È difficile credere! È estremamente difficile credere!
Dio si è fatto un uomo. Se noi riusciamo a contemplare questo Mistero, davvero possiamo contemplare la gloria di Dio, una gloria però che non somiglia nemmeno da lontano alla gloria degli uomini: la povertà e la debolezza sono la misura di questo amore infinito. Egli non si fa nemmeno come te, si fa più debole di te, perché tu lo prenda sulle braccia e lo difenda e lo nutra col tuo amore.
Viviamo nel Paradiso
È questo il Natale. E noi Io dobbiamo vivere oggi e sempre, vivendo la gioia del Paradiso proprio con i nostri malanni, con le piccole incomprensioni di ogni giorno, con questa vita che sembra così stupida e vuota. Dobbiamo vivere il Paradiso proprio in questa povertà, perché Dio si è fatto povero, perché Dio s’è fatto veramente uno di noi, senza cambiare la nostra condizione, ma assumendo Egli stesso questa nostra condizione di miseria, di povertà, di debolezza.
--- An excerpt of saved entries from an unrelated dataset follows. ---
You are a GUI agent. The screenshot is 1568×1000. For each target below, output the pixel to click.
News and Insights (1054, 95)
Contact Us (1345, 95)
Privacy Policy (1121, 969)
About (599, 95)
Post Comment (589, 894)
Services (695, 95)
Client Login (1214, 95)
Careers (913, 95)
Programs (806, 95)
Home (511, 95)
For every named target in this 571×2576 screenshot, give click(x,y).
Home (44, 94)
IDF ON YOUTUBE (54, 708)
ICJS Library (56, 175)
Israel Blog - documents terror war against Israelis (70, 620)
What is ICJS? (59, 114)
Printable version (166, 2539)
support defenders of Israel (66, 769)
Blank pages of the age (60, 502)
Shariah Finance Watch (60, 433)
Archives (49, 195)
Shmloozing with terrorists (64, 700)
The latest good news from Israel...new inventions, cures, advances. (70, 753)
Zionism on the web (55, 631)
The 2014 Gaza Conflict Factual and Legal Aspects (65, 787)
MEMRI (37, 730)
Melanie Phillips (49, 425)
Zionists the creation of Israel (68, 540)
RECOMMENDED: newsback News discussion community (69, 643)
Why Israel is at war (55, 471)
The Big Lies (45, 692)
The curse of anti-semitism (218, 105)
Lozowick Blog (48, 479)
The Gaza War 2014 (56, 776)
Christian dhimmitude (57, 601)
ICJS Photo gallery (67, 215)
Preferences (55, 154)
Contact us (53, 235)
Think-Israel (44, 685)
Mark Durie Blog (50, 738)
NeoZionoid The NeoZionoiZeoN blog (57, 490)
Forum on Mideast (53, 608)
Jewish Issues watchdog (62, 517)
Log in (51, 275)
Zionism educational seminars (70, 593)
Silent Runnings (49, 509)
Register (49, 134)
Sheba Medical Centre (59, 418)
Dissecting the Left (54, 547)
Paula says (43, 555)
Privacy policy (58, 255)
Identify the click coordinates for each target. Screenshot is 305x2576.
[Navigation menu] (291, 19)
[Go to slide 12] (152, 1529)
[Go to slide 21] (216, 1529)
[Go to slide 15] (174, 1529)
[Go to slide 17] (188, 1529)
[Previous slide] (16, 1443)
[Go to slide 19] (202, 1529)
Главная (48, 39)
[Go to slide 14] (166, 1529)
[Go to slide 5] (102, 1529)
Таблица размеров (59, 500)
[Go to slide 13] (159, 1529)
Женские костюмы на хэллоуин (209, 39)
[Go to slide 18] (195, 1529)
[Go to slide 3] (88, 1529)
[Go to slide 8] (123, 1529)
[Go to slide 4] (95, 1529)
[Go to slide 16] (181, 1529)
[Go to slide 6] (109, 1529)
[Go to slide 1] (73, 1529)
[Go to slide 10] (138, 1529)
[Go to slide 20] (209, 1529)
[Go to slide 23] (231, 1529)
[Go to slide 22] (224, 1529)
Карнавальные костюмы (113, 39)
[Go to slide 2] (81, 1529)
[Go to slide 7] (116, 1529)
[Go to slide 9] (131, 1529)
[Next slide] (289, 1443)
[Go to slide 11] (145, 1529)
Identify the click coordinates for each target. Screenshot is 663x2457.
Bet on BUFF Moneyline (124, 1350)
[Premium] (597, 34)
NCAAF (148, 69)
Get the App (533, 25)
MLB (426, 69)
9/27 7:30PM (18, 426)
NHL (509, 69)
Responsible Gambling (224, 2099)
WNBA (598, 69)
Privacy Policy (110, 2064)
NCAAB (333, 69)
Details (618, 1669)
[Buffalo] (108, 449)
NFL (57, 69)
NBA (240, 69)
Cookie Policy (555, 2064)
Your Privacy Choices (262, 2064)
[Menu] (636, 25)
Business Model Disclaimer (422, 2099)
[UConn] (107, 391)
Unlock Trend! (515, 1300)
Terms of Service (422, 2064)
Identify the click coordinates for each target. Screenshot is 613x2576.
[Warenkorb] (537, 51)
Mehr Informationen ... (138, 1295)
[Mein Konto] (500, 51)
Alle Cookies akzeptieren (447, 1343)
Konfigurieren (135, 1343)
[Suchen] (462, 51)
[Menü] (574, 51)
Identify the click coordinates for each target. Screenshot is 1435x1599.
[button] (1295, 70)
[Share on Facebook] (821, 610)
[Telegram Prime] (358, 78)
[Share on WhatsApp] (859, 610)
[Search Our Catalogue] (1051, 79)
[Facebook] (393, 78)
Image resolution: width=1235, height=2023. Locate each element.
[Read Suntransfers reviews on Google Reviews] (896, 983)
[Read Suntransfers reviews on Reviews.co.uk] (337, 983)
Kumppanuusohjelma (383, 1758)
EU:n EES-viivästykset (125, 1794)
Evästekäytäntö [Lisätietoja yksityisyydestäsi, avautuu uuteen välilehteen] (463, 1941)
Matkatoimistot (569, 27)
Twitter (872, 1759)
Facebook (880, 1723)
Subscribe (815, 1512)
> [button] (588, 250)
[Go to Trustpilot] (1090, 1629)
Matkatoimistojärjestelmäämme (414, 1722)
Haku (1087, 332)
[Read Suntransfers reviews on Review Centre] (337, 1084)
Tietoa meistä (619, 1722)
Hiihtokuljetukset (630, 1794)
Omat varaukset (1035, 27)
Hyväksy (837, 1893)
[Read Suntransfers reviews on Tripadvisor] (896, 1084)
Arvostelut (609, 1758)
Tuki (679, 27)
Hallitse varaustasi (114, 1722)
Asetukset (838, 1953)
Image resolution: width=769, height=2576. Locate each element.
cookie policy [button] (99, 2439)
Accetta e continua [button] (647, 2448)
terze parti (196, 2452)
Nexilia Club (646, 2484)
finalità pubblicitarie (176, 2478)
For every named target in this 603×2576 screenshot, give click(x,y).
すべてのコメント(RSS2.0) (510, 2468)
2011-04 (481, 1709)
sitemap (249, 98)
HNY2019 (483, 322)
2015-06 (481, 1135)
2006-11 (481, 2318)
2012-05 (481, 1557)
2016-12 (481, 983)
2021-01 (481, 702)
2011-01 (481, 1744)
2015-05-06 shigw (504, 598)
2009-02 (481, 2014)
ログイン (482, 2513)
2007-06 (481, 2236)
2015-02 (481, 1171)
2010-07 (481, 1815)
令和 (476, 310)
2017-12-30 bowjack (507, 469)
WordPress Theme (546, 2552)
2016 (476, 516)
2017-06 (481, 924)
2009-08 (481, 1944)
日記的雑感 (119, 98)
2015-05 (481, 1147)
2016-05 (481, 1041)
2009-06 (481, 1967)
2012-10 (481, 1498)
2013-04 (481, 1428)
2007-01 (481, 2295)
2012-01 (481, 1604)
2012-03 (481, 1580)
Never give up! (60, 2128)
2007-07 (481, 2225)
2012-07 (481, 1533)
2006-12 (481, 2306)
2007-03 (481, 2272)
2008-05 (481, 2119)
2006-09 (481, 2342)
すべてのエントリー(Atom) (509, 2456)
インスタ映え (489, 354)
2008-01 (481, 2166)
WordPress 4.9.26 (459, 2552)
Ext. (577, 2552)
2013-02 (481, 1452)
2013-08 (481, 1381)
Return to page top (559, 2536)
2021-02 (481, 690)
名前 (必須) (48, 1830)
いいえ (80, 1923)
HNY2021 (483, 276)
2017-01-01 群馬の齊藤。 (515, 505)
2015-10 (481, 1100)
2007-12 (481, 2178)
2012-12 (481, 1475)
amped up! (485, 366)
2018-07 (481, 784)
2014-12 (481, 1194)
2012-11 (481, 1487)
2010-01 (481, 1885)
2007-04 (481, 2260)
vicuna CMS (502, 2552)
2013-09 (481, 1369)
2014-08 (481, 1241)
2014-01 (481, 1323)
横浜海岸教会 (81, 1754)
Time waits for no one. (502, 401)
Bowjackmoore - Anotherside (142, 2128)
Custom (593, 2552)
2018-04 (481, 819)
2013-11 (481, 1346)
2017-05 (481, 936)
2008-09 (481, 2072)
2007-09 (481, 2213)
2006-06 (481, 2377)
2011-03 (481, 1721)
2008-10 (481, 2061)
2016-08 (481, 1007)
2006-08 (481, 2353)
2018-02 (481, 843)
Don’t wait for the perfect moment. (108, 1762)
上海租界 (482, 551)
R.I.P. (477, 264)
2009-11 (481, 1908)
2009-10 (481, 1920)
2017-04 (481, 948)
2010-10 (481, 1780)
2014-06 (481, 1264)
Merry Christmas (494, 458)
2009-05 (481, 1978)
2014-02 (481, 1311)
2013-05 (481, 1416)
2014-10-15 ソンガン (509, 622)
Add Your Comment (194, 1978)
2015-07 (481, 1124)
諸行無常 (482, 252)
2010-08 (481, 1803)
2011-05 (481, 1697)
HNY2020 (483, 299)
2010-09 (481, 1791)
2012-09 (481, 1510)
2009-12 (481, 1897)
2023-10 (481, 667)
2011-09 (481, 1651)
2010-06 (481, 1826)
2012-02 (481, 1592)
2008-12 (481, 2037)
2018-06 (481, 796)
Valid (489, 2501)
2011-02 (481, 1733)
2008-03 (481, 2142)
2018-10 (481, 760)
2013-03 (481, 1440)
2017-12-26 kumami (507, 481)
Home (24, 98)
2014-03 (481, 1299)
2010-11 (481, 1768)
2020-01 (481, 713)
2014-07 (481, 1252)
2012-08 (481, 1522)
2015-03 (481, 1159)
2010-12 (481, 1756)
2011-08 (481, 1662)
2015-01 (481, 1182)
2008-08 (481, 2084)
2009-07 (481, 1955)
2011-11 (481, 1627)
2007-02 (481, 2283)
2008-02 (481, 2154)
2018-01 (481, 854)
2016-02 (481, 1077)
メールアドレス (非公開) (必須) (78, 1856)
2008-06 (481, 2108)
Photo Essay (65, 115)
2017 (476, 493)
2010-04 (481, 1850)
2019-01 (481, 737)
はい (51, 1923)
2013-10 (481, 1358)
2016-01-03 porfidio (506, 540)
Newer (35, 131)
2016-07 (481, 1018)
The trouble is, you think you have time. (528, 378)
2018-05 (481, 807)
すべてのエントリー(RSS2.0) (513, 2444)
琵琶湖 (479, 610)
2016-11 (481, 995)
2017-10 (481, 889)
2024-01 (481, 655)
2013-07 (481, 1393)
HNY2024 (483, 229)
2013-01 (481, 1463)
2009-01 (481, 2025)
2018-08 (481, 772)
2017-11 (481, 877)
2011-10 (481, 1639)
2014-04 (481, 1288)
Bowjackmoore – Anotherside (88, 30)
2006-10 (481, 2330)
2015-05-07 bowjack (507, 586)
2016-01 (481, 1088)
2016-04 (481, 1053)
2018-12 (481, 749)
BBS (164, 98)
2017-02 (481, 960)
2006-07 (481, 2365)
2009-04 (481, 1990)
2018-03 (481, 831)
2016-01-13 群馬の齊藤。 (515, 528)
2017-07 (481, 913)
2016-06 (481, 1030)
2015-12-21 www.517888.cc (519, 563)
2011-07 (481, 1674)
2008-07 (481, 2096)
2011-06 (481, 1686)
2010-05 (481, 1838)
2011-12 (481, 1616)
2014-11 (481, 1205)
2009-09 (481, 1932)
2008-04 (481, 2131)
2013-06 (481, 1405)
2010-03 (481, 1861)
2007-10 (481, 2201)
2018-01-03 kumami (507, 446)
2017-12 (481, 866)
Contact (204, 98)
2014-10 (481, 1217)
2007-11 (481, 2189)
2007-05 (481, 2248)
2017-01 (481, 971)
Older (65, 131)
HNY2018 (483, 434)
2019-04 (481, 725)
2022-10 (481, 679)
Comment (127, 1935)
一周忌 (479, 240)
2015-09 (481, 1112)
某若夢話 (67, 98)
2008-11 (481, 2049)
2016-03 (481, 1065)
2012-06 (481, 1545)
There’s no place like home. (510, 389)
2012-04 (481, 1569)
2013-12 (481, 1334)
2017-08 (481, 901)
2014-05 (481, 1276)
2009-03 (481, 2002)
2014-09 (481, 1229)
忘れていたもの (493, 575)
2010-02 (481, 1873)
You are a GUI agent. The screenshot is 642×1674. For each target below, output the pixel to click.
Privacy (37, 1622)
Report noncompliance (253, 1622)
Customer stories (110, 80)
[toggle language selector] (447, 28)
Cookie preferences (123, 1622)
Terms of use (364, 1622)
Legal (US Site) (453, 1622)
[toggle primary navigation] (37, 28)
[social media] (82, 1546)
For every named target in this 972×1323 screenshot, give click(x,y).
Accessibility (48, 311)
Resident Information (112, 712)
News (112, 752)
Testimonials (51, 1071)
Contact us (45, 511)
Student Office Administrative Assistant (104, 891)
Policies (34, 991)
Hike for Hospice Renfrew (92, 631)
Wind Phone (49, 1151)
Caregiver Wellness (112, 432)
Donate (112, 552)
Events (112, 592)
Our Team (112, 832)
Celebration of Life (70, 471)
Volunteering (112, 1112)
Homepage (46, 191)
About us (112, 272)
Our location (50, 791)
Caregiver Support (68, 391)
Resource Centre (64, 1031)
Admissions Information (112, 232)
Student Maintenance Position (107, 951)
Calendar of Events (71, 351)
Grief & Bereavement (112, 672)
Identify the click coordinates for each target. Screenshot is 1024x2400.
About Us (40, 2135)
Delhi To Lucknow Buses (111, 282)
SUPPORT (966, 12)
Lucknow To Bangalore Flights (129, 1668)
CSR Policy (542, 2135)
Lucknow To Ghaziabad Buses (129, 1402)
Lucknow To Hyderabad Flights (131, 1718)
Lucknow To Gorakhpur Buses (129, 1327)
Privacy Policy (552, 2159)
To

Che fede ci vuole! Sappiamo bene che è difficile saperlo riconoscere: chi lo ha conosciuto quando Egli è nato? La Vergine Maria, ma Ella è la Purissima; e poi, quattro o cinque pastori e nessun’altro. Ed è poi vissuto nel nascondimento per 30 anni. Ed era Dio! Ci vuole fede, sapete! Un Dio fatto uomo, vissuto trent’anni in un villaggio di poveri, in un villaggio sordido, sudicio, come ancora ce ne sono nel Medio Oriente, in cui entrare fa soltanto schifo. Ebbene: Egli è vissuto trent’anni lì e nessuno si è accorto di nulla. Di nulla! Nessuno! E noi dobbiamo dire: quell’uomo era Dio! Che fede ci vuole! Ma se Dio ci dona la fede, davvero allora possiamo dire di contemplare la gloria di Dio.